Gone - Michael Grant
Reading Challenge Category: a book that has more than 500 pages
In the blink of an eye, everyone disappears. Gone. Except for the young. There are teens, but not one single adult. Just as suddenly, there are no phones, no internet, no television. No way to get help. And no way to figure out what's happened. Hunger threatens. Bullies rule. A sinister creature lurks. Animals are mutating. And the teens themselves are changing, developing new talents—unimaginable, dangerous, deadly powers—that grow stronger by the day. It's a terrifying new world. Sides are being chosen, a fight is shaping up. Townies against rich kids. Bullies against the weak. Powerful against powerless. And time is running out: on your birthday, you disappear just like everyone else. . . . Michael Grant's Gone has been praised for its compelling storytelling, multidimensional characters, and multiple points of view.

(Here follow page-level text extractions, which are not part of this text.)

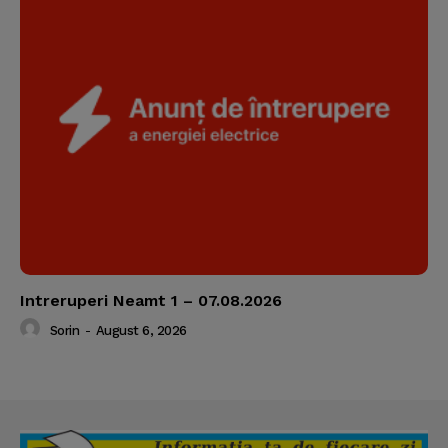
Intreruperi Neamt 1 – 07.08.2026
Sorin
-
August 6, 2026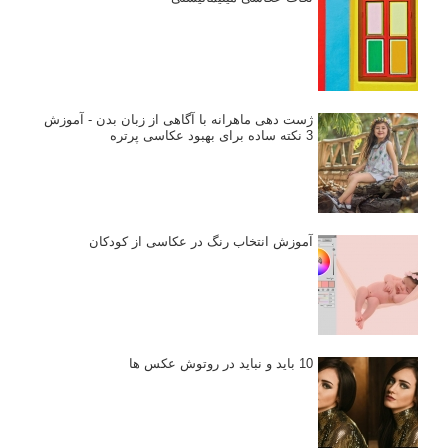
ژست دهی ماهرانه با آگاهی از زبان بدن - آموزش
3 نکته ساده برای بهبود عکاسی پرتره
آموزش انتخاب رنگ در عکاسی از کودکان
10 باید و نباید در روتوش عکس ها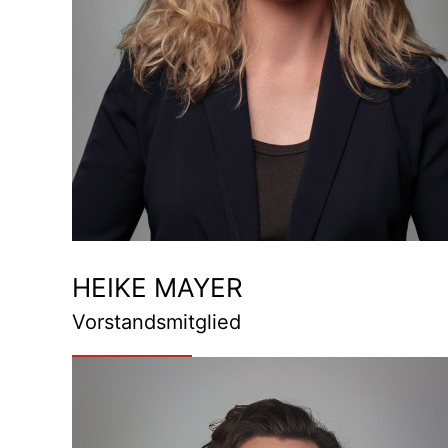
HEIKE MAYER
Vorstandsmitglied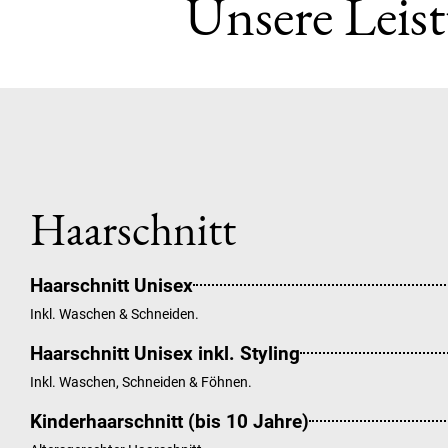
Unsere Leis
Haarschnitt
Haarschnitt Unisex
Inkl. Waschen & Schneiden.
Haarschnitt Unisex inkl. Styling
Inkl. Waschen, Schneiden & Föhnen.
Kinderhaarschnitt (bis 10 Jahre)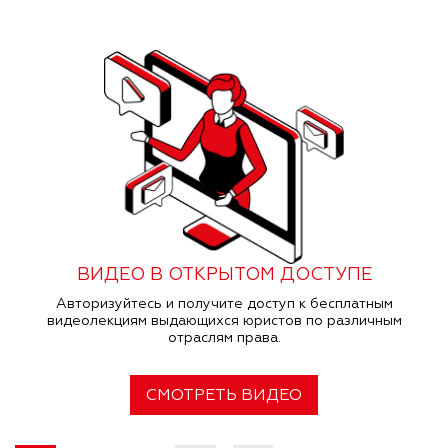
ВИДЕО В ОТКРЫТОМ ДОСТУПЕ
Авторизуйтесь и получите доступ к бесплатным
видеолекциям выдающихся юристов по различным
отраслям права.
СМОТРЕТЬ ВИДЕО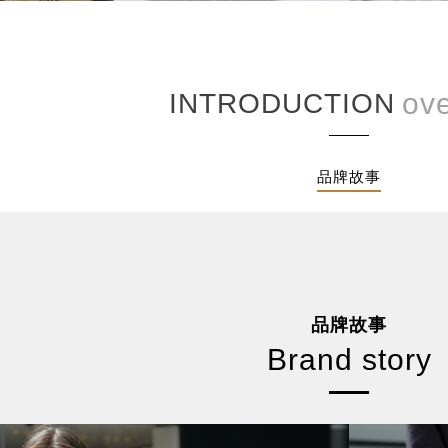
INTRODUCTION
品牌故事
品牌故事
Brand story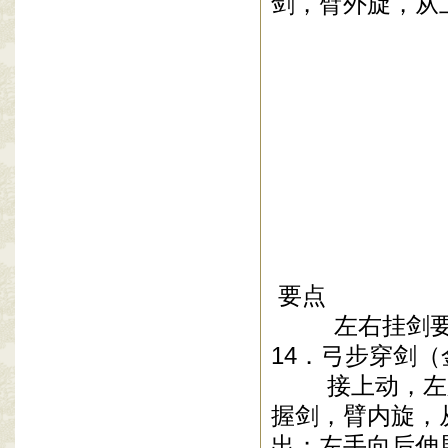
剑，臂外旋，从
要点
左右挂剑
14
．弓步穿剑（
接上动，左脚
握剑，臂内旋，
出；左手向后伸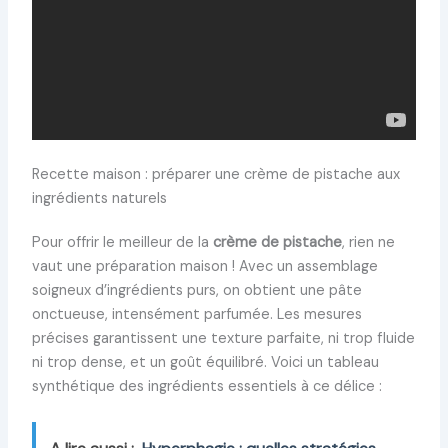
Recette maison : préparer une crème de pistache aux
ingrédients naturels
Pour offrir le meilleur de la
crème de pistache
, rien ne
vaut une préparation maison ! Avec un assemblage
soigneux d’ingrédients purs, on obtient une pâte
onctueuse, intensément parfumée. Les mesures
précises garantissent une texture parfaite, ni trop fluide
ni trop dense, et un goût équilibré. Voici un tableau
synthétique des ingrédients essentiels à ce délice :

I decided to read this as my last reading challenge book, of a book with more than 500 pages after giving up on ‘Outlander by Diana Gabaldon’. I initially requested a sample from Amazon to see how I got on. I was hooked after page two! I couldn’t stop reading, and before I knew it, I’d finished the sample and had purchased the book. It did get a little strange after the ‘sample section’ and wasn’t what I’d been expecting. This is definitely a cross between ‘Lord of the Flies’, ‘The Dome’ and I think ‘The Vampire Diaries’ (the book versions). Before I started reading this book, I checked to see if it was suitable for an old git like myself (I’m ahem cough 40). With it being a young adult fiction book I didn’t want to get caught up in a ‘youngsters’ book. Some of the reviews said that this ranged for ages ten up. I certainly don’t think this is suitable for any 10-year-old as there are some terrifying moments in it, where even my heart was racing. For a 10-year-old I think it would cause nightmares. This was undeniably a very different book from what I had been expecting to read but I thoroughly enjoyed it, and I can’t wait to read book two. It was very well written, I suppose in a quite simple manner due to it being for the younger audience which made it an effortless read. Nonetheless, it had a lot going on, and you were kept wondering what was going to happen to the protagonist, Sam, right until the end.